Schlapp credits her interest in politics to her father, who was a political prisoner in 1960s Cuba under the regime of Fidel Castro.

==Education==
Schlapp earned a bachelor's degree from Florida International University in 1994 and a master of public administration from George Washington University. In December 2019 she was awarded an FIU Medallion—Outstanding Alumna for her achievements.

==Career==
=== Campaigns and Bush administration ===
Schlapp worked on local and national political campaigns, as well as the 2000 and 2004 presidential campaigns for George W. Bush, and was Director of Specialty Media in his administration.

Schlapp also worked as senior advisor for strategic communications on the Trump reelection campaign in 2020.

=== Media ===
Schlapp has been a Fox News contributor and a columnist for several publications including U.S. News & World Report and The Washington Times. On Newsmax TV, she was a regular co-host of Prime News with Jenn Pellegrino until it ended December 31, 2023, and she is currently on the panel of The Right Squad.

=== Media Strategy ===
Together with her husband Schlapp founded Cove Strategies, a media strategy and lobbying firm based in Alexandria, Virginia, in 2009. According to Open Secrets, the firm performs services mainly in the areas of telecommunications, trade, and health issues and earned greater income during the Trump administration than it did during the Obama administration.

=== NRA ===
She was a board member of the National Rifle Association of America before joining the White House. She was an aid consultant at the NRA, earning $60,000 from the NRA in 2015, and $45,000 in 2016, according to NRA tax filings.
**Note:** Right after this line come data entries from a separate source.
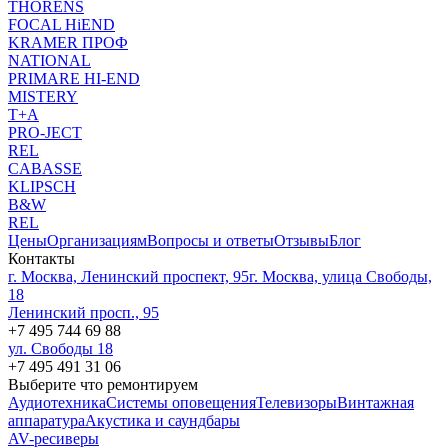
THORENS
FOCAL HiEND
KRAMER ПРОФ
NATIONAL
PRIMARE HI-END
MISTERY
T+A
PRO-JECT
REL
CABASSE
KLIPSCH
B&W
REL
Цены
Организациям
Вопросы и ответы
Отзывы
Блог
Контакты
г. Москва, Ленинский проспект, 95
г. Москва, улица Свободы,
18
Ленинский просп., 95
+7 495 744 69 88
ул. Свободы 18
+7 495 491 31 06
Выберите что ремонтируем
Аудиотехника
Системы оповещения
Телевизоры
Винтажная
аппаратура
Акустика и саундбары
AV-ресиверы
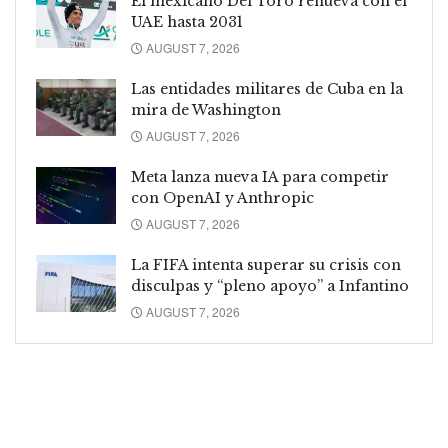
El mexicano Del Toro renueva con el
UAE hasta 2031
AUGUST 7, 2026
Las entidades militares de Cuba en la
mira de Washington
AUGUST 7, 2026
Meta lanza nueva IA para competir
con OpenAI y Anthropic
AUGUST 7, 2026
La FIFA intenta superar su crisis con
disculpas y “pleno apoyo” a Infantino
AUGUST 7, 2026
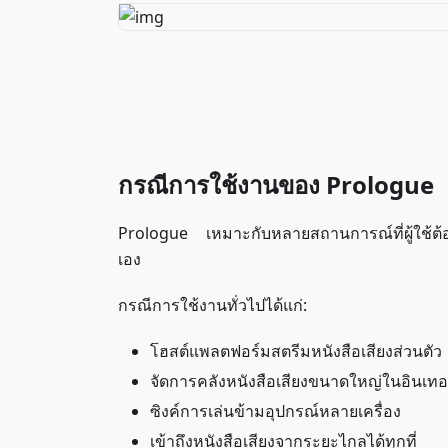
กรณีการใช้งานของ Prologue
Prologue เหมาะกับหลายสถานการณ์ที่ผู้ใช้ต้อง
เอง
กรณีการใช้งานทั่วไปได้แก่:
โฮสต์แพลตฟอร์มสตรีมหนังสือเสียงส่วนตัว
จัดการคลังหนังสือเสียงขนาดใหญ่ในอินเทอ
ซิงค์การเล่นข้ามอุปกรณ์หลายเครื่อง
เข้าถึงหนังสือเสียงจากระยะไกลได้ทุกที่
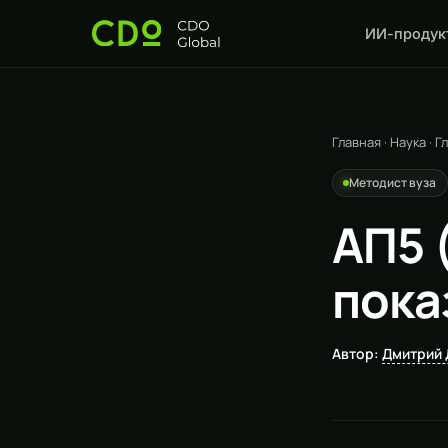
ИИ-продук
Главная
·
Наука
·
Г
Методист вуза
АП5 
пока
Автор:
Дмитрий 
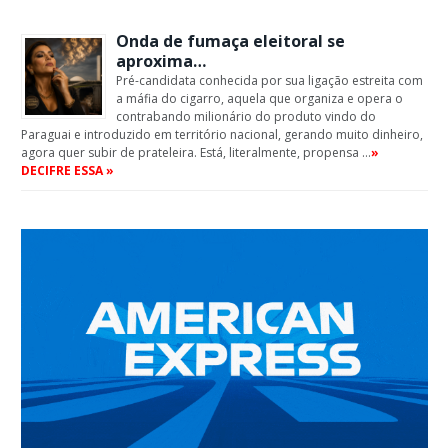
Onda de fumaça eleitoral se
aproxima…
Pré-candidata conhecida por sua ligação estreita com
a máfia do cigarro, aquela que organiza e opera o
contrabando milionário do produto vindo do
Paraguai e introduzido em território nacional, gerando muito dinheiro,
agora quer subir de prateleira. Está, literalmente, propensa …
»
DECIFRE ESSA »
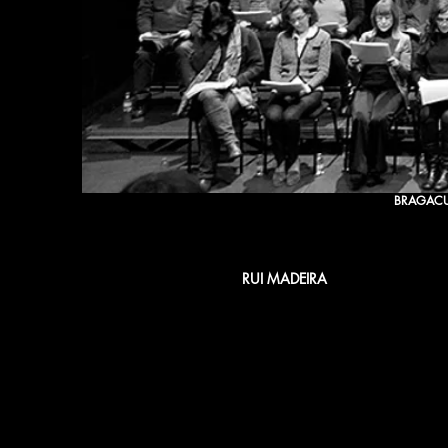
BRAGACU
​RUI MADEIRA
===Trump administration===
On September 12, 2017, President Donald Trump's administration announced that Schlapp would serve as Director of Strategic Communications. During her time with the Trump Administration, Schlapp focused on issues such as school safety, opioids, infrastructure and trade. Prior to joining the Trump administration, Schlapp made numerous statements that were strongly critical of Trump.

Schlapp attracted attention when she and her husband left the White House Correspondents Dinner early in April 2018, saying that she was disgusted by comedian Michelle Wolf's jokes aimed at Press Secretary Sarah Huckabee Sanders. In a limousine en route to an exclusive NBC/MSNBC afterparty, she tweeted that Wolf's comedy routine is "why America hates the out of touch leftist media elite".
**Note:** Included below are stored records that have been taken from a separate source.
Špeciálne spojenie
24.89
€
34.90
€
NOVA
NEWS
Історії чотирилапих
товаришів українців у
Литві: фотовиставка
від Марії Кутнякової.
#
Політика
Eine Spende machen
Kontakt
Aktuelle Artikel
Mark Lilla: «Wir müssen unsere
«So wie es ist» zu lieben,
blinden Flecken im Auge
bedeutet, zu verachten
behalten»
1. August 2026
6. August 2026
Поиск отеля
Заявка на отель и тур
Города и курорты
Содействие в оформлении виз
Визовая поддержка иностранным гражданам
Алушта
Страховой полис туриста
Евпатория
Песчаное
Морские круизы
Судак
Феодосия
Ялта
In May 2018, Schlapp defended White House aide Kelly Sadler after she joked that John McCain's opposition to CIA Director nominee Gina Haspel was irrelevant because "he’s dying anyway".

=== George Floyd protests ===
In June 2020, amid the George Floyd protests against racism and police brutality, she retweeted praise for a man who was wielding a chainsaw against protestors while he was yelling the N-word. After Politico asked for comment, she retweeted another account that posted the video of the chainsaw-wielding man but which muted the N-word. After Politico published the story, she apologized.
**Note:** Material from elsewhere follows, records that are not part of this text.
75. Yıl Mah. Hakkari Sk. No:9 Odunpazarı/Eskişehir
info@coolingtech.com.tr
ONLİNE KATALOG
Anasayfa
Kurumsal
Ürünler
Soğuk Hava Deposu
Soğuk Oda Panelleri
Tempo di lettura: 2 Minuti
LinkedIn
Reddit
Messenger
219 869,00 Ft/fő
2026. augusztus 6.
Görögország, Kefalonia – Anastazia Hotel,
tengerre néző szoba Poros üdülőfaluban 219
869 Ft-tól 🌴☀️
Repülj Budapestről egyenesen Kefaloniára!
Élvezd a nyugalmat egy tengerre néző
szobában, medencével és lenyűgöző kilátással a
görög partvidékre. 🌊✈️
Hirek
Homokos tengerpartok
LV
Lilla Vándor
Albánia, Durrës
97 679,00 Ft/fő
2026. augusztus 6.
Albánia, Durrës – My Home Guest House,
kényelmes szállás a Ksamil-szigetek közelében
=== Political positions ===
Schlapp opposes same-sex marriage. She called President Barack Obama’s decision to support it a "political ploy".

=== Lawsuit ===

In January 2023, Schlapp was named as a defendant in a lawsuit by a former aide to Georgia Republican Senate nominee Herschel Walker. The lawsuit accused Mercedes of an effort to discredit the aide after he alleged sexual battery against her husband Matt Schlapp. In response to their reporting on the lawsuit, Schlapp publicly attacked The Daily Beast as "Satan's publication." Walker's aide voluntarily dismissed the lawsuit on March 26, 2024.